Читать книгу Demon Dancer - Alexander Valdez - Страница 22
ОглавлениеChapter 17
Freedom of Walking Home
We chose to walk home some days after school; it provided a freedom to explore back alleys and old abandoned buildings. Walking through the downtown area brought back memories of George and Albert and all the fun we had walking those streets. I was wishing that I still had some of that money I used to throw around, but now it was back to being poor with the rest of my crew. Some of my guys had a nickel or two left over from their lunch money, so we would stop at the arcade where I once reigned. Old Doc would give me a free soda for old time’s sake while I sat their talking to him as my guys played the pinball machines.
The next day after school, I walked home with two girls who told me they were going to see Ricky Nelson in his hotel room. He was in town filming Rio Bravo with John Wayne and a host of others. Ricky was staying at the Sands, which was right across the street from the old dance hall. How the girls knew exactly what door to knock on really surprised me. The girls knocked, and Rick’s friend Wally answered the door. I recognized him from the TV show or movies or somewhere, but it was Wally in the flesh.
He called over to Ricky, who came right to the door, no problems. The girls were beyond themselves with giddiness, but Ricky was really laid-back as he signed an autograph for each of us. I asked Wally for his, but he refused, saying, “Ricky’s is the one you want.” That was interesting, I thought. Ricky was actually cool and not stuck up at all. One thing we noticed was that he had really bad acne. That surprised me since on the television, he had a perfect complexion. He was a teenager after all, just like me, so there wasn’t any room to talk. Oh well, I thought, we like his music and his show, so it is satisfying for a starstruck kid.
The old dance hall and the old women back in Hermosillo were starting to plague me. The thoughts of what I had envisioned in Mexico on the day we climbed the hill to the old dance hall really stuck to me. I hadn’t told my dad about my trip to the dance hall, only because he made me promise that I wouldn’t go. Thus, I just couldn’t let him down.
My mother got the lion’s share of my trip’s news as I regaled her with the wonderful time spent with my friends. I had to come clean, though, about burying the car of the mayor’s wife in mud. Mom could always detect when I was spinning something, so I didn’t bother to lie to her. As it turned out, everybody in my family wanted to hear the blow by blow of the incident. They would all laugh and tell me I was the devil’s child. My crew, on the other hand, wanted me to run for president. They thought I deserved the award for mischievousness, and they would laugh hysterically every time the story came up.
I’ve got to say that I wasn’t telling my mom anything she didn’t already know.

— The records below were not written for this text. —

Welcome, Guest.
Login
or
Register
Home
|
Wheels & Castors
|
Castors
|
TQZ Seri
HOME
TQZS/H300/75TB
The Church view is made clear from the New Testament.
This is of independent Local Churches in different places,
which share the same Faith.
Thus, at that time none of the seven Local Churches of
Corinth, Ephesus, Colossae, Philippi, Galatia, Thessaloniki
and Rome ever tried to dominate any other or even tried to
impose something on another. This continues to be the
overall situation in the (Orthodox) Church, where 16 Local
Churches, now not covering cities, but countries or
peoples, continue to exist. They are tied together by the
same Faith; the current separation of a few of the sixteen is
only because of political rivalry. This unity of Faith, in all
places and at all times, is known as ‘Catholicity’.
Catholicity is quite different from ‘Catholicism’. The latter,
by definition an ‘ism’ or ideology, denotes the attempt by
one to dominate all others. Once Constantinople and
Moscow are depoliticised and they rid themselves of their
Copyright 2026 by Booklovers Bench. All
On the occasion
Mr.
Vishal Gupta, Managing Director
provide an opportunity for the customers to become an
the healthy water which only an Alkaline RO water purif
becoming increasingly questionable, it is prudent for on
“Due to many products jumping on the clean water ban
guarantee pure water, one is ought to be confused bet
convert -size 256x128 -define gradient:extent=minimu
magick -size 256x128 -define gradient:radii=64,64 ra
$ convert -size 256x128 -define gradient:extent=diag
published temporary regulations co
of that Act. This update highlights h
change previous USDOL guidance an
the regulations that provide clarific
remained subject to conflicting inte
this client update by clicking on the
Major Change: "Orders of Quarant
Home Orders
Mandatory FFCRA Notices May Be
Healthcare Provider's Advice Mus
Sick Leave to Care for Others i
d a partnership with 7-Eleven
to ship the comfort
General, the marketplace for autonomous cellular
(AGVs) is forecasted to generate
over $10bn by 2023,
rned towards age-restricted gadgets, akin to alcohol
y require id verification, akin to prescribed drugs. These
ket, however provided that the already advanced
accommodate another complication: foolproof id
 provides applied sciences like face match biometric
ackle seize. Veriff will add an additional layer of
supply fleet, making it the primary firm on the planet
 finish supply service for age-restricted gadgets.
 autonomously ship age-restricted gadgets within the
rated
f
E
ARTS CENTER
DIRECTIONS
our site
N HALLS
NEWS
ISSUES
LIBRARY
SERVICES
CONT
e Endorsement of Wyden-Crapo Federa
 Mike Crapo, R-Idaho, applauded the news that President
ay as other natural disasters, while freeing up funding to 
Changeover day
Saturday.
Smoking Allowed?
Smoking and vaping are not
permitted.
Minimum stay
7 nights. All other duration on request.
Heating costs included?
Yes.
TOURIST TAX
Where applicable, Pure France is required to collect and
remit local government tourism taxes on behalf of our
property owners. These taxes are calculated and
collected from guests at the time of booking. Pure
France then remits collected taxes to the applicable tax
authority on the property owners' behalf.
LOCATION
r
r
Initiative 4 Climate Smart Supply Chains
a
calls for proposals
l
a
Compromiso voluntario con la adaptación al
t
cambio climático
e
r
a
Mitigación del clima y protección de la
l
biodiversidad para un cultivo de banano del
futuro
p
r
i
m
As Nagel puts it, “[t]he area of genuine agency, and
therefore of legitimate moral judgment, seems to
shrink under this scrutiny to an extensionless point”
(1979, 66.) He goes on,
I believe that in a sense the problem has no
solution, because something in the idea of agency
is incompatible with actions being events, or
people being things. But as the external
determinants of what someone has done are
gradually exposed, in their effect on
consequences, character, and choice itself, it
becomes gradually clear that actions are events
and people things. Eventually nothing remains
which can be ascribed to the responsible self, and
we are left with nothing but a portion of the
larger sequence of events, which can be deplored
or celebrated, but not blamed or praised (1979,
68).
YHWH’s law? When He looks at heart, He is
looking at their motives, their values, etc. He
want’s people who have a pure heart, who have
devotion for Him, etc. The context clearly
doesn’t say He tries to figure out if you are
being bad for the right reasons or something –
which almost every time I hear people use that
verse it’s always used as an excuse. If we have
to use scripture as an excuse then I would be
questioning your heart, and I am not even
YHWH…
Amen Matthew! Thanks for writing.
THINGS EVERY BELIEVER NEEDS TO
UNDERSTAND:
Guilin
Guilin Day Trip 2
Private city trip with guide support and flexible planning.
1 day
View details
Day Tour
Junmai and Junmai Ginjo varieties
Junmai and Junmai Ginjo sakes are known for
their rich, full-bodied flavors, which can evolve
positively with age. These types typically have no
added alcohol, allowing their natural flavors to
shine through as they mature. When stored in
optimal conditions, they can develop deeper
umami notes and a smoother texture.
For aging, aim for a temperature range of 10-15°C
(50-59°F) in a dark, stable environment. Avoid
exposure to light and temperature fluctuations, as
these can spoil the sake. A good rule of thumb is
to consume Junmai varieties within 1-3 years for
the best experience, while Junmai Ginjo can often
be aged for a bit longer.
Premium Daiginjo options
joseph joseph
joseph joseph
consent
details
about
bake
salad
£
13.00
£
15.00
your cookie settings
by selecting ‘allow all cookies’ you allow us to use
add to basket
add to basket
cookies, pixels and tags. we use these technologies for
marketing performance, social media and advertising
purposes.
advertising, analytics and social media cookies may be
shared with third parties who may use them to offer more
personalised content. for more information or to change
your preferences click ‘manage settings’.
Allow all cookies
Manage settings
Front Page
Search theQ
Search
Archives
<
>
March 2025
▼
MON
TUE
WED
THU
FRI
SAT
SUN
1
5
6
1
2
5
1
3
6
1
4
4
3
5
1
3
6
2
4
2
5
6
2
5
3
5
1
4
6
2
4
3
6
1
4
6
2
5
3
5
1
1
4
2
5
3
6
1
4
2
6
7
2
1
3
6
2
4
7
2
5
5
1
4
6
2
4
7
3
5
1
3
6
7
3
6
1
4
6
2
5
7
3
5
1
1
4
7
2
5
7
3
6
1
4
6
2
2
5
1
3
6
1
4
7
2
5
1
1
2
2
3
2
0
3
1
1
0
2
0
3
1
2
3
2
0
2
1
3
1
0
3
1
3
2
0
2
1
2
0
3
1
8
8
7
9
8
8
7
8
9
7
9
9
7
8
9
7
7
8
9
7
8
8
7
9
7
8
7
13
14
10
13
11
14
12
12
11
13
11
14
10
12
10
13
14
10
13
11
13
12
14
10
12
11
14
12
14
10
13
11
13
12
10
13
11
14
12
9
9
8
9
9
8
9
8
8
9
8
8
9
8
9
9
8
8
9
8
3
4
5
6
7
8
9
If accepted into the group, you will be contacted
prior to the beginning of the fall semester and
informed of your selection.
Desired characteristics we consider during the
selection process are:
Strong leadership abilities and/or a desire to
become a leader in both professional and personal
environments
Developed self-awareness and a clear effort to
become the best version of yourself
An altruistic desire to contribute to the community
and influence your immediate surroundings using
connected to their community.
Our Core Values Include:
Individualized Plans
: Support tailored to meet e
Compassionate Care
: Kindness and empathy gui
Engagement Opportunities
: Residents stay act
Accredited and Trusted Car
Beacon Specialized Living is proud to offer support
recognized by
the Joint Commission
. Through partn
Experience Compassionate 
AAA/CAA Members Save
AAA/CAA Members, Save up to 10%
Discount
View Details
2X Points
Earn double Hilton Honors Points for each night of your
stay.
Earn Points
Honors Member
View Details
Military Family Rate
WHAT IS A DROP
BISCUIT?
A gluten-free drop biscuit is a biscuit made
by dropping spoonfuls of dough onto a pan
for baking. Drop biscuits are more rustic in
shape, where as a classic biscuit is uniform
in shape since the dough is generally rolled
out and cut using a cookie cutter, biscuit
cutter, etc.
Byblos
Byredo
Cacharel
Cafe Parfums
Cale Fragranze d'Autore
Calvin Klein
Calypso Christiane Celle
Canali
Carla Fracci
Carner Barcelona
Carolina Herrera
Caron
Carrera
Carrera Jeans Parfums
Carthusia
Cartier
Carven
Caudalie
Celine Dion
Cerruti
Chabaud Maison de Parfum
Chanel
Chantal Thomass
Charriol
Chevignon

Stupid me, not thinking that mother’s love to talk on the phone and that she had just done exactly that with George’s mother, Lorenza, back in Mexico. She did tell my mother that in spite of it all, she really loved my visit and that everyone who came in contact with me couldn’t stop talking about me for days after I left.
Even George’s street crew of ne’er-do-wells kept bugging him about when I would be coming back again. I still remember some of them—Roberto Salazar, Sergio Cesena, Cochiberto Mazon, and others. I had made a good old-fashioned impression on them and them on me. I had one of the best trips of my life.
George and I would send letters back and forth to each other, and he would always say hello for guys from his group who always pestered him about when I might be coming back to his house. He was a true friend, and so was Alberto, his tagalong little brother. It was funny because George was introducing his buddies to Jerry Lewis’s movies and American Bandstand and other gringo fare.
I would send him a box of comic books and teen magazines that he would share with the guys. The degree of camaraderie I felt with my new Mexican brothers is hard to describe. Through George and Albert, I was blessed with a new group of kindred spirits, which was an irreplaceable feeling.